If we don’t talk to each other about how we’re going to coordinate, we’re going to make our own minds up rather than coming up with a joined-up partnership approach.

In terms of retailers getting on board with CBDC payments, do you expect retailers to be reluctant?

We don’t know what the business case is for CBDCs – it’s not clear.

If you look at some of the wording in the consultation, it talks about the banks and other providers having to work out how they can cover the cost of providing wallets and to cover the cost of those services, we’d have to work that out with retailers.

What’s the commercial model to provide equitable customer protection against what we do in the card model today? We must look at the lessons we’re learning from APP because there’s no customer protection in faster payments that would equal the card model.
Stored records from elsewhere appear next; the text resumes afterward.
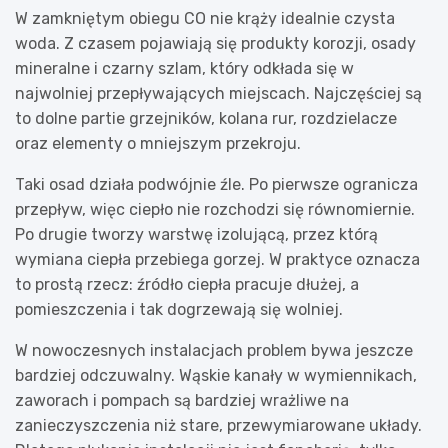
W zamkniętym obiegu CO nie krąży idealnie czysta
woda. Z czasem pojawiają się produkty korozji, osady
mineralne i czarny szlam, który odkłada się w
najwolniej przepływających miejscach. Najczęściej są
to dolne partie grzejników, kolana rur, rozdzielacze
oraz elementy o mniejszym przekroju.
Taki osad działa podwójnie źle. Po pierwsze ogranicza
przepływ, więc ciepło nie rozchodzi się równomiernie.
Po drugie tworzy warstwę izolującą, przez którą
wymiana ciepła przebiega gorzej. W praktyce oznacza
to prostą rzecz: źródło ciepła pracuje dłużej, a
pomieszczenia i tak dogrzewają się wolniej.
W nowoczesnych instalacjach problem bywa jeszcze
bardziej odczuwalny. Wąskie kanały w wymiennikach,
zaworach i pompach są bardziej wrażliwe na
zanieczyszczenia niż stare, przewymiarowane układy.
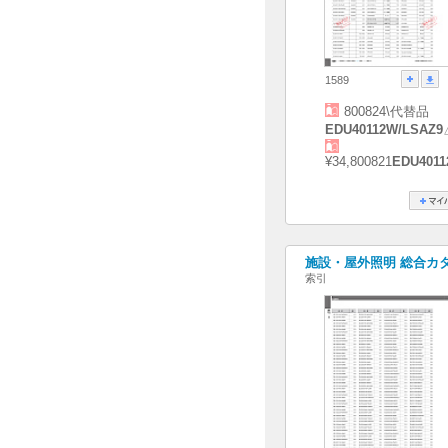
1589
800824\代替品
EDU40112W/LSAZ9
¥34,800821
EDU4011
施設・屋外照明 総合カタログ
索引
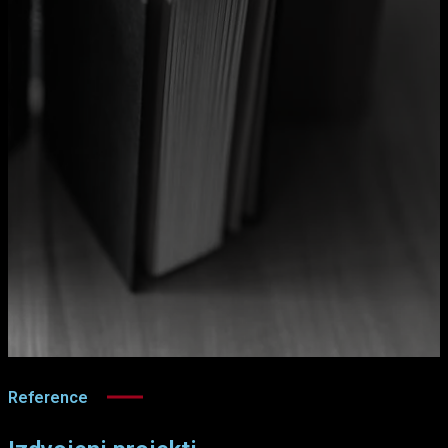
Reference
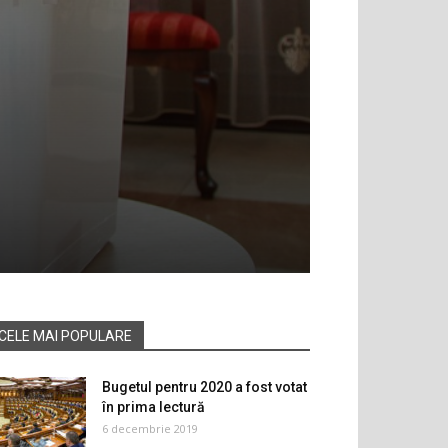
CELE MAI POPULARE
Bugetul pentru 2020 a fost votat
în prima lectură
6 decembrie 2019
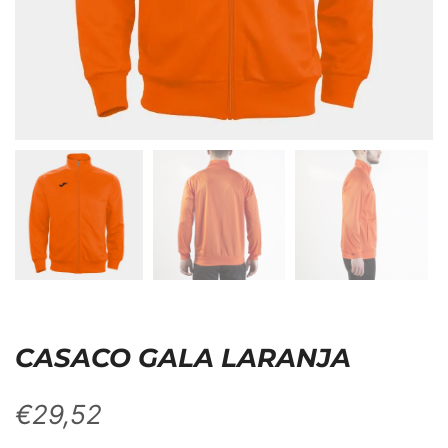
CASACO GALA LARANJA
€
29,52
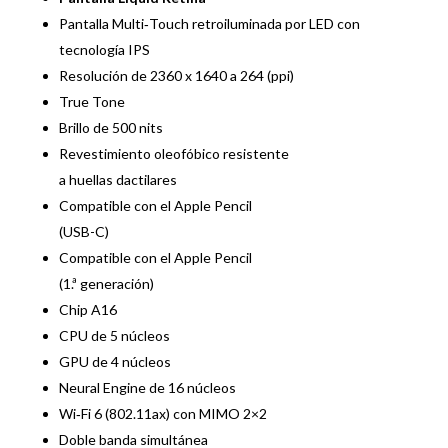
Pantalla Multi‑Touch retroiluminada por LED con
tecnología IPS
Resolución de 2360 x 1640 a 264 (ppi)
True Tone
Brillo de 500 nits
Revestimiento oleofóbico resistente
a huellas dactilares
Compatible con el Apple Pencil
(USB-C)
Compatible con el Apple Pencil
(1.ª generación)
Chip A16
CPU de 5 núcleos
GPU de 4 núcleos
Neural Engine de 16 núcleos
Wi‑Fi 6 (802.11ax) con MIMO 2×2
Doble banda simultánea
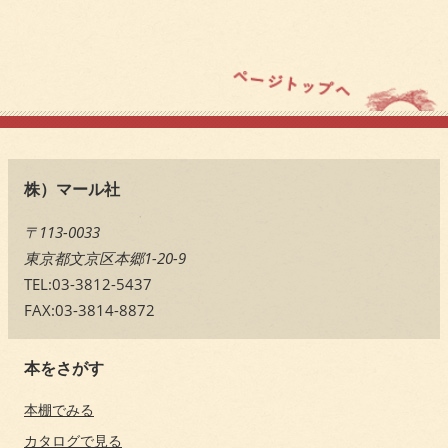
株）マール社
〒113-0033
東京都文京区本郷1-20-9
TEL:03-3812-5437
FAX:03-3814-8872
本をさがす
本棚でみる
カタログで見る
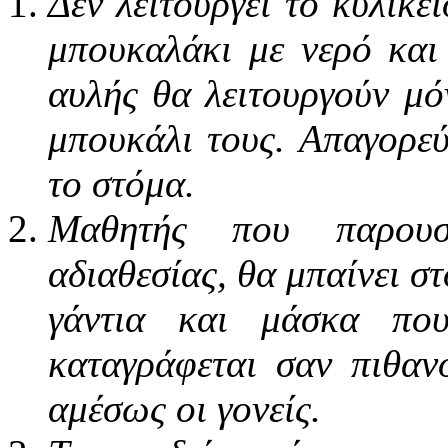
Δεν λειτουργεί το κυλικε
μπουκαλάκι με νερό και
αυλής θα λειτουργούν μό
μπουκάλι τους. Απαγορεύ
το στόμα.
Μαθητής που παρουσι
αδιαθεσίας, θα μπαίνει σ
γάντια και μάσκα πο
καταγράφεται σαν πιθαν
αμέσως οι γονείς.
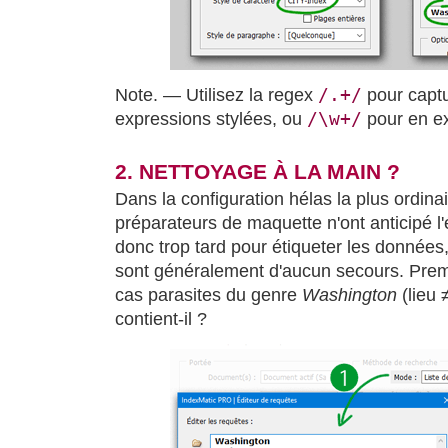
/.+/
Note. — Utilisez la regex
pour captur
/\w+/
expressions stylées, ou
pour en ext
2. NETTOYAGE À LA MAIN ?
Dans la configuration hélas la plus ordinair
préparateurs de maquette n'ont anticipé l'é
donc trop tard pour étiqueter les données, 
sont généralement d'aucun secours. Prem
cas parasites du genre
Washington
(lieu 
contient-il ?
That starts to add a whole layer of cost and complexity on top of an already potentially difficult to deliver brand new way of doing business; people may question why?

If you look at Project Rosalind; I went to global showcasing event, where a number of participants were asked to illustrate the use cases to demonstrate the benefits of CBDC. From my view, the majority of the use cases you could do with what we have available to us today.

The challenge is how do we get the right API capabilities, the right connectivity, especially leveraging the things we have today, and build the right customer protections. There are certainly some interesting opportunities in the field of ‘programmable payments’ and I’m sure that’s where exploration can focus to find value.

In the response we gave to the bank on the initial consultation we raised, as an industry through UK Finance, a big question about customer protection. I can’t see that this has really been answered in the consultation. So, we’ve got a long way to go to understand how any of that could compete with a really mature card model that works very well for customers.

What’s the next big step in making progress?

We’ve got to work out how we get better at partnerships between the banks, the fintechs, and the regulators to understand what is the customer outcome we’re looking for? We can all get some benefit out of that; we can all build commercial models if we find ways to give the right answer, and outcome, to a concern.

What we can’t do is come up with solutions and then go hunting a problem. We’ve got to be going to the customer and ask what they need. What do we need to fix for you? Then, look at how we leverage what we’ve got available in front of us.

That means making better use of the investment we’ve already made today, better use of the technologies that are available to us, and really thinking hard about how we build a narrative and iterate improvement over the coming years.